Variables	n	Overall	TE ≥ 9.3 kPa	TE < 9.3 kPa	P-value
Total participants	537		119 (22.2)	418 (77.8)
Demographic
Age, median (IQR)	537	46 (40, 53)	48 (41, 56)	46 (40, 52)	.02*
Male versus female (n, %)	537	184 (34.3)	54 (45.4)	130 (31.1)	.005*
BMI (kg/m²), median (IQR)	532	25.1 (22.1, 29)	24.7 (21.9, 28.8)	25.3 (22.1, 29)	.28
Clinical
Herb consumption, yes vs no (n, %)	533	99 (18.6)	35 (29.7)	64 (15.4)	<.001*
Alcohol consumption, yes vs no (n, %)	536	87 (16.2)	30 (25.2)	57 (13.7)	.004*
Current tobacco use, yes vs no (n, %)	534	20 (3.7)	5 (4.2)	15 (3.6)	.96
Family history HCC, yes vs no (n, %)	503	8 (1.6)	3 (2.8)	5 (1.3)	.5
Diabetes (self-report), yes vs no (n, %)	530	19 (3.6)	11 (9.3)	8 (1.9)	<.001*
Duration of ART (years), median (IQR)	490	10.8 (5.6, 13.5)	9.8 (2.6, 13.7)	10.9 (6.6, 13.5)	.25
Laboratory
HBsAg positive (n, %)	507	57 (11.2)	16 (15.5)	41 (10.1)	.17
HBV viral load, median (IQR)	48	0 (0, 10)	0 (0, 11.5)	0 (0, 10)	.86
Anti-HCV positive (n, %)	502	59 (11.8)	26 (26)	33 (8.2)	<.001*
Anti-HCV+/RNA > 10 IU/mL (n, %)	489	28 (5.7)	15 (16.1)	13 (3.3)	<.001*
HIV viral load, median (IQR)	425	20 (20, 40)	20 (10, 40)	20 (20, 40)	.62
Platelet, median (IQR)	402	233 (190, 287)	232 (167, 292)	234 (194, 284)	.2
Alanine transaminase, median (IQR)	491	17 (10, 27)	25 (13, 43)	15 (9, 23)	<.001*
Aspartate transaminase, median (IQR)	493	31 (24, 43)	44 (31, 75)	29 (23, 39)	<.001*

Viral load, alanine transaminase, and aspartate transaminase reported in IU/mL, platelet count reported in *1000/µL.

*Significant variables.

Abbreviations: ART, antiretroviral therapy; BMI, body mass index; HBsAg, hepatitis B surface antigen; HBV, hepatitis B virus; HCC, hepatocellular carcinoma; HCV, hepatitis C virus; IQR, interquartile range; n, number of records available for that variable; TE, transient elastography.

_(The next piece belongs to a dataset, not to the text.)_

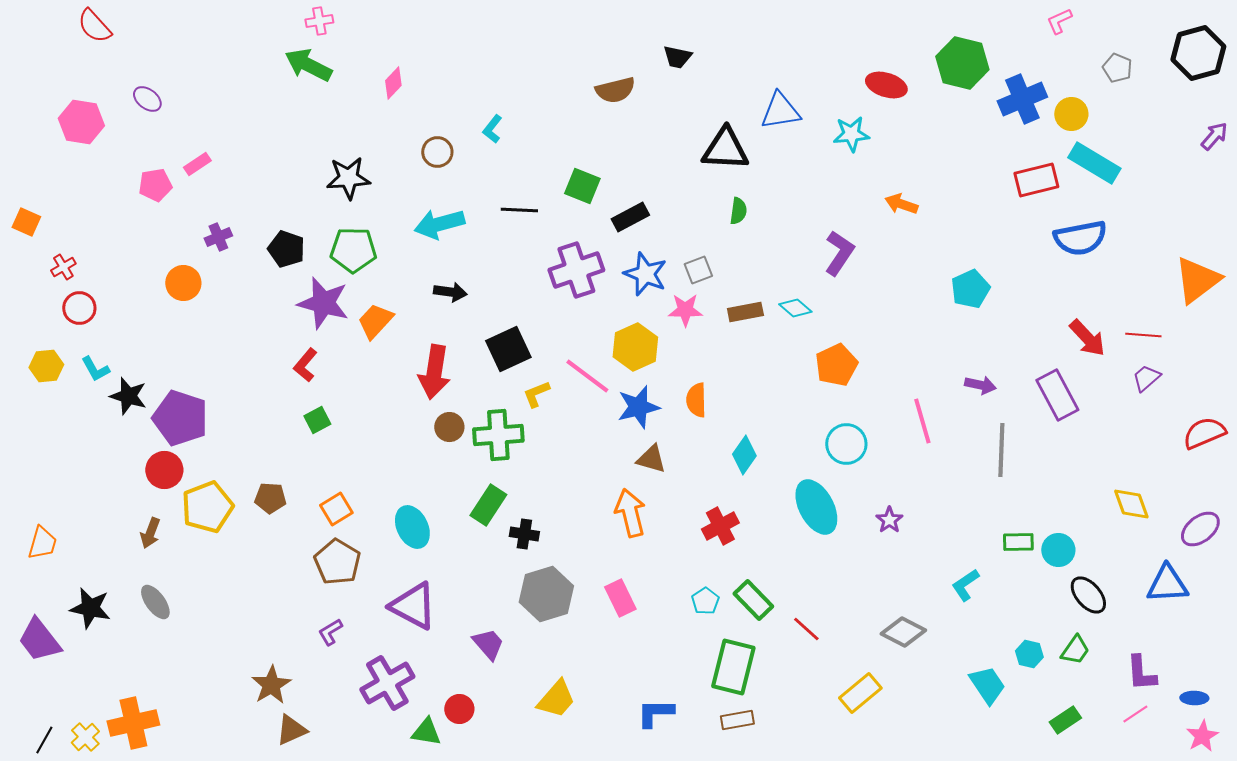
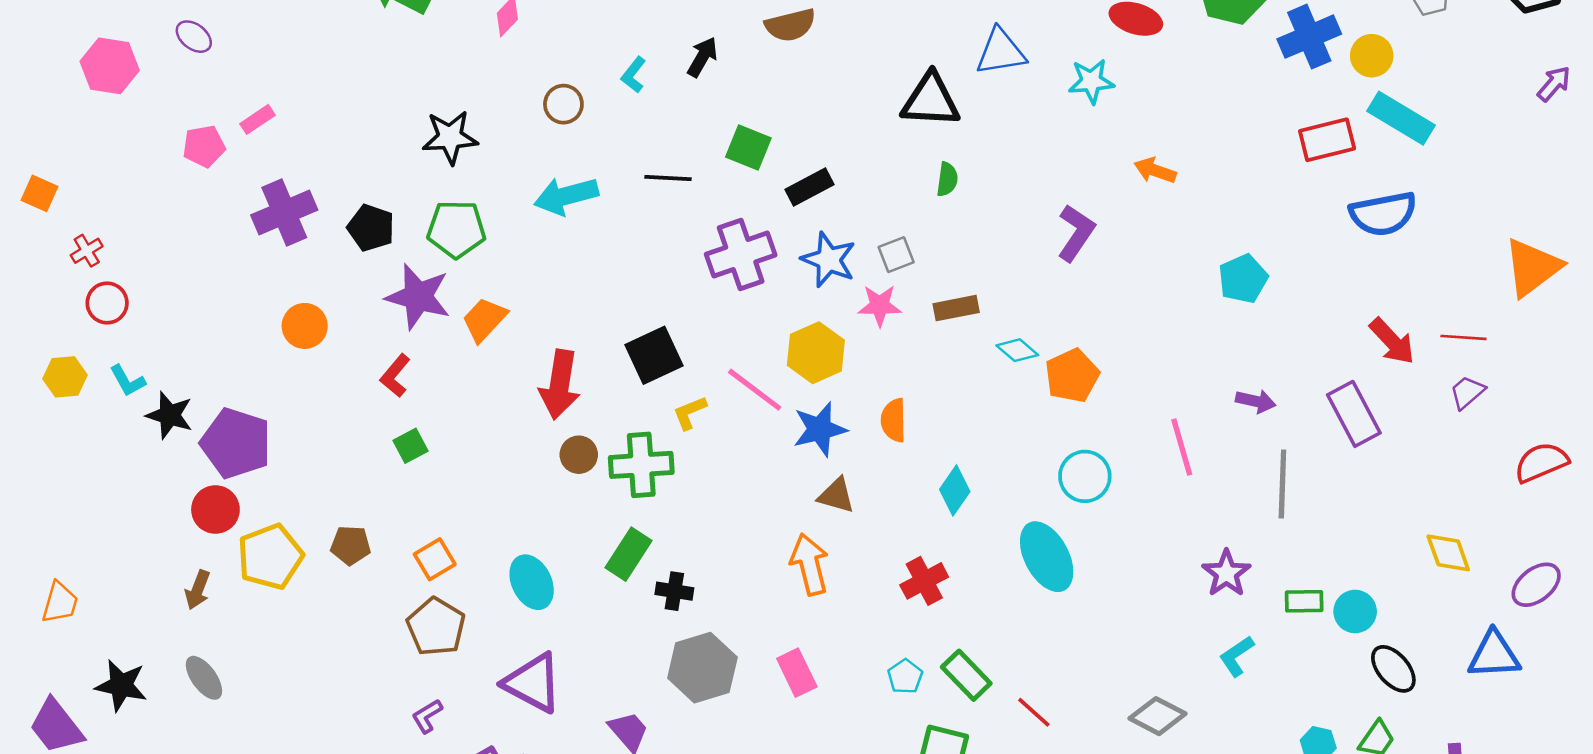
purple cross: (218, 237) -> (284, 212), size x1.8
orange circle: (183, 283) -> (305, 326), moved
black arrow: (450, 292) -> (702, 57), moved, turned -68
cyan diamond: (795, 308) -> (1017, 350), moved
purple star: (889, 520) -> (1226, 573), moved, size x1.4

Factors associated with significant liver fibrosis/cirrhosis (TE ≥ 9.3 kPa). In multivariable analyses, factors independently associated with significant liver fibrosis/cirrhosis were male sex, diabetes, ART use, HBsAg seropositivity, and viremic HCV infection after adjusting for known risk factors for significant liver fibrosis/cirrhosis. ART use for more than 5 years reduced the odds of significant liver fibrosis/cirrhosis by 50%. HBsAg seropositivity and viremic HCV infection increased the odds by greater than 2 and 7 times, respectively. Age, BMI, and consumption of herbs or alcohol were not associated with significant liver fibrosis/cirrhosis after adjusting for other risk factors (Table 2). Using the lower TE cutoff value of ≥7.6 kPa obtained from a prior validation study,²⁷ only HBV and HCV were associated with liver fibrosis/cirrhosis, while ART use for more than 5 years reduced the risk of liver fibrosis/cirrhosis by 40%.

Table 2.

Factors Associated With Significant Liver Fibrosis/Cirrhosis.

Variable^a	Univariate analysis		Multivariable analysis
	OR (95% CI)	P-value	OR (95% CI)	P-value
Age > 50 vs ≤50	1.5 (1.0, 2.3)	.04	1.4 (0.8, 2.4)	.24
Male vs female	1.8 (1.2, 2.8)	.004	1.8 (1.02, 3.2)	.04*
BMI ≥ 25 vs <25 kg/m²	0.8 (0.5, 1.2)	.34	0.9 (0.5, 1.6)	.8
Herb consumption	2.3 (1.4, 3.7)	<.001	1.6 (0.8, 3.1)	.2
Alcohol consumption	2.1 (1.3, 3.5)	.003	2.0 (0.9, 4.2)	.06
Diabetes (self-report)	5.2 (2.1, 13.7)	<.001	5.3 (1.6, 18.4)	.006*
ART use > 5 years	0.6 (0.4, 0.9)	.028	0.5 (0.3, 0.95)	.03*
HBsAg seropositive	1.6 (0.9, 3.0)	.125	2.2 (1.1, 4.5)	.02*
Anti-HCV/RNA > 10 IU/mL	5.7 (2.6, 12.6)	<.001	7.2 (3.1, 17. 1)	<.001*

^aAll variables with P-values of <.2 on χ² test or Fisher's exact test or were clinically significant were entered into the multivariable analysis.

*Significant variables.

Abbreviations: ART, antiretroviral therapy; BMI, body mass index; CI, confidence interval; HBsAg, hepatitis B surface antigen; HCV, hepatitis C virus; OR, odds ratio.

Discussion

In this study, we compared demographic, clinical, and laboratory characteristics in PLWH with and without significant liver fibrosis/cirrhosis, examining more closely the associations between viral hepatitis co-infection and significant liver fibrosis/cirrhosis.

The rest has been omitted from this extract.